Citations - New Mexico Laws and Court Rules
Rule Set 12 - Rules of Appellate Procedure - cited by 9,435 documents
Citations - New Mexico Appellate Reports
State v. Brule - cited by 41 documents
State v. Eder - cited by 48 documents
State v. Gonzales - cited by 18 documents
State v. Johnson - cited by 173 documents
State v. Wilson - cited by 86 documents

Decision Content

STATE V. VILLALOBOS

This memorandum opinion was not selected for publication in the New Mexico Reports. Please see Rule 12-405 NMRA for restrictions on the citation of unpublished memorandum opinions. Please also note that this electronic memorandum opinion may contain computer-generated errors or other deviations from the official paper version filed by the Court of Appeals and does not include the filing date.

STATE OF NEW MEXICO,
Plaintiff-Appellant,
v.
DEBRA VILLALOBOS,
Defendant-Appellee,

NO. 30,152

COURT OF APPEALS OF NEW MEXICO

April 20, 2010


APPEAL FROM THE DISTRICT COURT OF TAOS COUNTY, Sam B. Sanchez, District Judge

COUNSEL

Gary K. King, Attorney General, Santa Fe, NM, for Appellant

C. David Henderson, Santa Fe, NM, for Appellee

JUDGES

CYNTHIA A. FRY, Chief Judge. WE CONCUR: JONATHAN B. SUTIN, Judge, CELIA FOY CASTILLO, Judge

AUTHOR: CYNTHIA A. FRY

MEMORANDUM OPINION

FRY, Chief Judge.

The State appeals from an order dismissing the case against Defendant due to prosecutorial misconduct. In this Court’s notice of proposed summary disposition, we proposed to reverse. Defendant has filed a memorandum in opposition. We have considered Defendant’s arguments, and as we are not persuaded by them, we now reverse.

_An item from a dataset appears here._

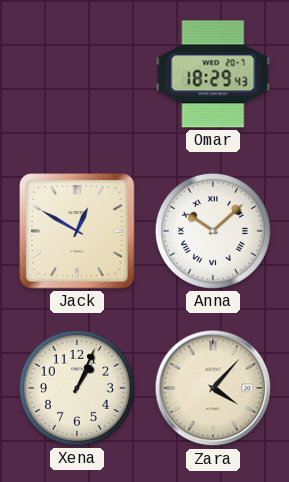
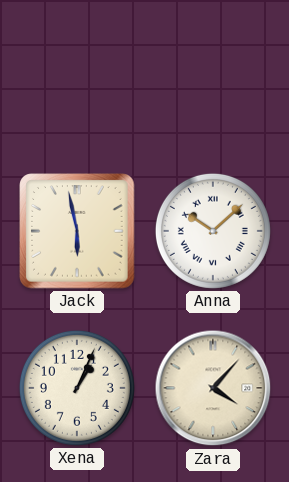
Omar: 18:29 -> none
Jack: 12:50 -> 5:58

In this Court’s notice of proposed summary disposition, we proposed to hold that the district court abused its discretion in dismissing the charges against Defendant. “The dismissal of criminal charges for prosecutorial misconduct is an extreme sanction that should be reserved for the most severe prosecutorial transgressions.” State v. Gonzales, 2002-NMCA-071, ¶ 14, 132 N.M. 420, 49 P.3d 681. Generally, a defendant must demonstrate that she has been prejudiced by the State’s misconduct before a dismissal of the charges is warranted. See, e.g., id. ¶¶ 12-17 (holding that prosecutorial misconduct of failing to disclose the fact that the state had made a deal with a witness in exchange for his testimony and then standing silently when the witness stated under oath that such a deal had not been made did not warrant the extreme sanction of dismissal because the defendant’s trial was not prejudiced by the misconduct).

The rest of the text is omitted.